|AMERICA'S ENERGY SECURITY TRUST FUND|
In 2005, the US emitted over 6 billion metric tons of carbon dioxide, an increase of 25 million tons over emissions in 2004. The scientific community agrees that carbon dioxide and other greenhouse gas emissions from human activities are influencing changes in the earth's climate. Potential climate changes could have significant economic and environmental implications for coastal communities, public health, agricultural productivity, ecosystems and life as we know it.
Currently, polluters have no incentive to change their behavior and stop contributing to global warming-the America's Energy Security Trust Fund Act gives them one. Those who reduce polluting behaviors by cutting back on activities that lead to greenhouse gas emissions could actually come out ahead by receiving a bigger payroll tax rebate than they contribute to the fund: they would be rewarded for changing their behavior.
How would the America's Energy Security Trust Fund Act work?
This bill would impose a per-unit tax on the carbon dioxide content of fossil fuels beginning at a rate of $15 per metric ton of CO2 and increasing by 10% each year, also accounting for inflation. The rate is consistent with the broadly accepted goal of reducing greenhouse gas emissions to 80% below 1990 levels by 2050. The tax would be phased in over a ten year period to allow industries to adapt.
The tax would be assessed on the CO2 content of these fuels when they enter the economy: at oil refineries, coal processing plants and points of import. Therefore it would be easy to implement and administer-only about 2,000 entities would be taxed.

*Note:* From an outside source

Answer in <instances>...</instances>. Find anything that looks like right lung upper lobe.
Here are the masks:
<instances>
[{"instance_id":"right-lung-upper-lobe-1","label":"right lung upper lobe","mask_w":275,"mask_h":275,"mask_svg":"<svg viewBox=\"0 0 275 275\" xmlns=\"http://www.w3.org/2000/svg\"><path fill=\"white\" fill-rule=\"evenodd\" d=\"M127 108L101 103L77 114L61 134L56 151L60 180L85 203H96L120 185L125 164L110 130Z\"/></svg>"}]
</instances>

Demand for fossil fuels would fall in response to a carbon tax. As a result, carbon emissions would fall as well, by an estimated 700 million mt of CO2 (12.1 percent). At the same time, demand for alternative sources of energy would increase, spurring innovation and competition, and would allow producers of alternative energy technologies to achieve economies of scale, which will eventually lower prices of that technology.
The legislation would also:
Provide Tax Credits for Research and Development of Alternative Energy Technologies like wind, hydrogen fuel cells, solar and other zero emissions technologies. The first $10 billion or 1/6 of revenue in the trust fund, whichever is less, would be spent each year to finance tax credits for research and development in alternative energy.

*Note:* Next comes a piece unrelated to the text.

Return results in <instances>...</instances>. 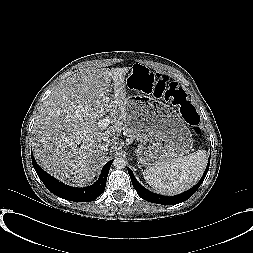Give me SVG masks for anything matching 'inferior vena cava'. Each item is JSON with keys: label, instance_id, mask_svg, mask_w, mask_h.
I'll list each match as a JSON object with an SVG mask.
<instances>
[{"label": "inferior vena cava", "instance_id": "inferior-vena-cava-1", "mask_svg": "<svg viewBox=\"0 0 253 253\" xmlns=\"http://www.w3.org/2000/svg\"><path fill=\"white\" fill-rule=\"evenodd\" d=\"M103 149H104V151H108L109 150V145L107 143L104 144Z\"/></svg>", "mask_w": 253, "mask_h": 253}]
</instances>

Provide Transition Assistance for Affected Industries: 1/12 of the fund's revenues would be dedicated to assistance for employees of industries negatively affected by the resulting shift to clean energy technologies. This would be phased out over 10 years.
Reduce the burden of payroll taxes on working households. The remaining funds would be divided equally among all individuals subject to the payroll tax to provide a payroll tax rebate. Seniors and individuals with disabilities, defined based on eligibility for Social Security, would receive the same amount. Because $727 billion of payroll taxes were collected in 2005, a tax at a rate of $15 per ton of CO2 could lower payroll tax burdens by over 10% on average.

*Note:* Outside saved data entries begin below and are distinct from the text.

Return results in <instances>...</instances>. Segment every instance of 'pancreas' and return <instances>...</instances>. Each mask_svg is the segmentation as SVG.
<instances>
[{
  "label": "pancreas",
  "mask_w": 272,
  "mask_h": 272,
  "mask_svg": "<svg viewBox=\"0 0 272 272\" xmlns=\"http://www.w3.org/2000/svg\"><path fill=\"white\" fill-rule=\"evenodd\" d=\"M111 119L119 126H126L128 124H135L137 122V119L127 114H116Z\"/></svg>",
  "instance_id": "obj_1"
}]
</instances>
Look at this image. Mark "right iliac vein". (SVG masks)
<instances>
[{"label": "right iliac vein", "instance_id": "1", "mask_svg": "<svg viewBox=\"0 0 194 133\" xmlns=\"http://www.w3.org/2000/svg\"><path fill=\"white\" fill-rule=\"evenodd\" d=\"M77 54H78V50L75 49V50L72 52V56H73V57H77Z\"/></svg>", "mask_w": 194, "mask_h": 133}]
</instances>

For nearly three quarters of all households, payroll taxes are the single largest tax to the federal government. Because the payroll tax is a flat-rate tax up to a payroll limit of $97,500 it is generally acknowledged to be a regressive tax. Currently, those in the top 1% of the income scale pay only 2% of their income in payroll taxes, while those in the bottom 20% contribute 7.3% of income in payroll taxes. Revenues from a carbon tax could be used to reduce the tax burden on working households, and could have a profound effect on those households with earnings below the median income level. This rebate would benefit workers in the lower-end of the income scale the most.